The informal quick count results released by a number of pollsters indicate a victory for Prabowo Subianto and Gibran Rakabuming Raka in the 2024 general election with around 57-58 percent of the vote.

The Centre for Strategic and International Studies-Cyrus Network (CSIS-CN) quick count on Feb. 14, which sampled 2,000 polling stations proportionally distributed across 38 provinces, found that the Prabowo-Gibran presidential pair had won 58.25 percent of the vote.

As this article was being written, however, the General Elections Commission (KPU) had reached a real count of 78.05 percent and Prabowo-Gibran had garnered 58.83 percent of valid votes.

The questions, then, are whether the official results of the simultaneous presidential and legislative elections will differ significantly from the quick count and how the future of Indonesia's elections should be evaluated.

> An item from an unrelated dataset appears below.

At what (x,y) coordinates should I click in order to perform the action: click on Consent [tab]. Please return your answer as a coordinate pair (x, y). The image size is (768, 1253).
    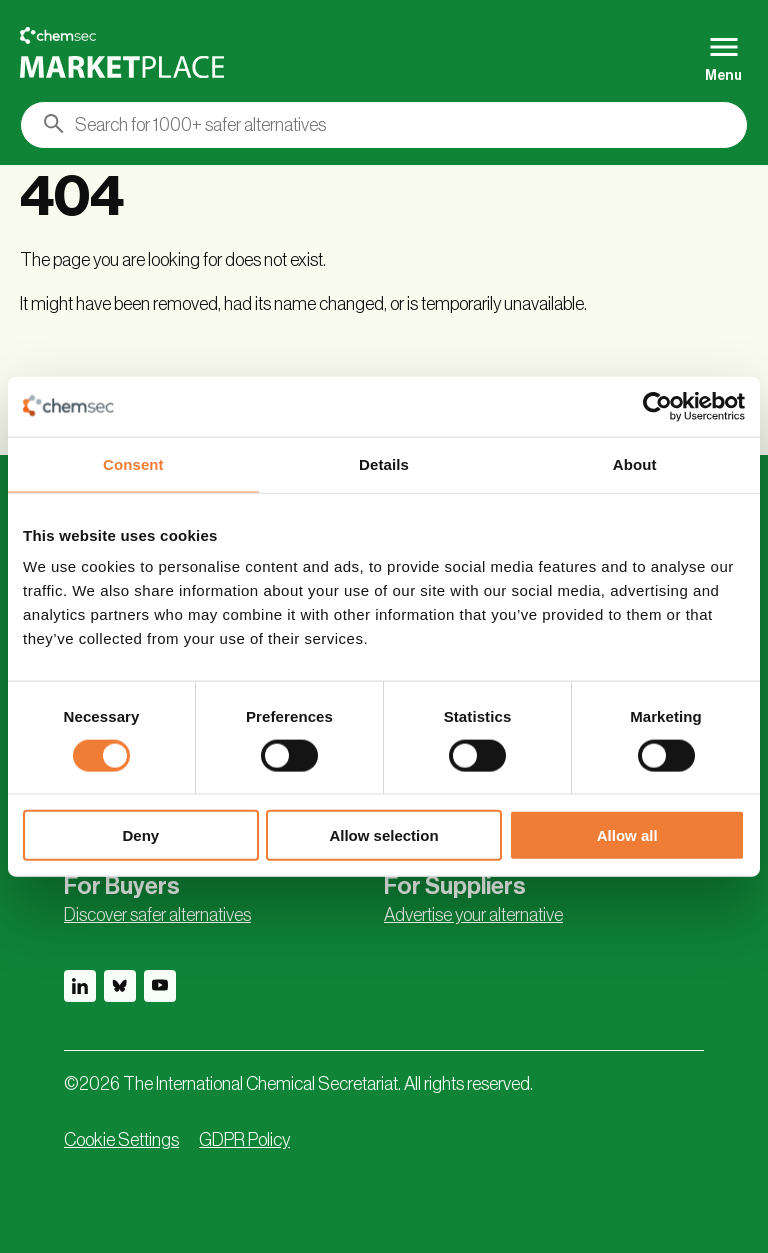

On Feb. 29, the Safer Internet Lab (SAIL), a joint initiative involving the CSIS and Google, held a seminar titled "Multi-Party Collaboration to Maintain the Integrity of the 2024 Election Data". During the seminar, the initiatives for monitoring the 2024 election were explained and civil society groups shared their experience in maintaining the integrity of election data and detecting problems in vote counting and election-related information disorder.

Overall, the 2024 election demonstrated three best practices that can be replicated in the future: the role of quick counts as a tool to control election results, the rise of civil society initiatives in monitoring the elections and the decline in the spread of hoaxes and information disorder.

Using a margin of error (MoE) for quick counts ranging between 0.6 percent and 1 percent depending on the sample size used, the likelihood of different results in the presidential and legislative elections is minimal, no more than 1 percent.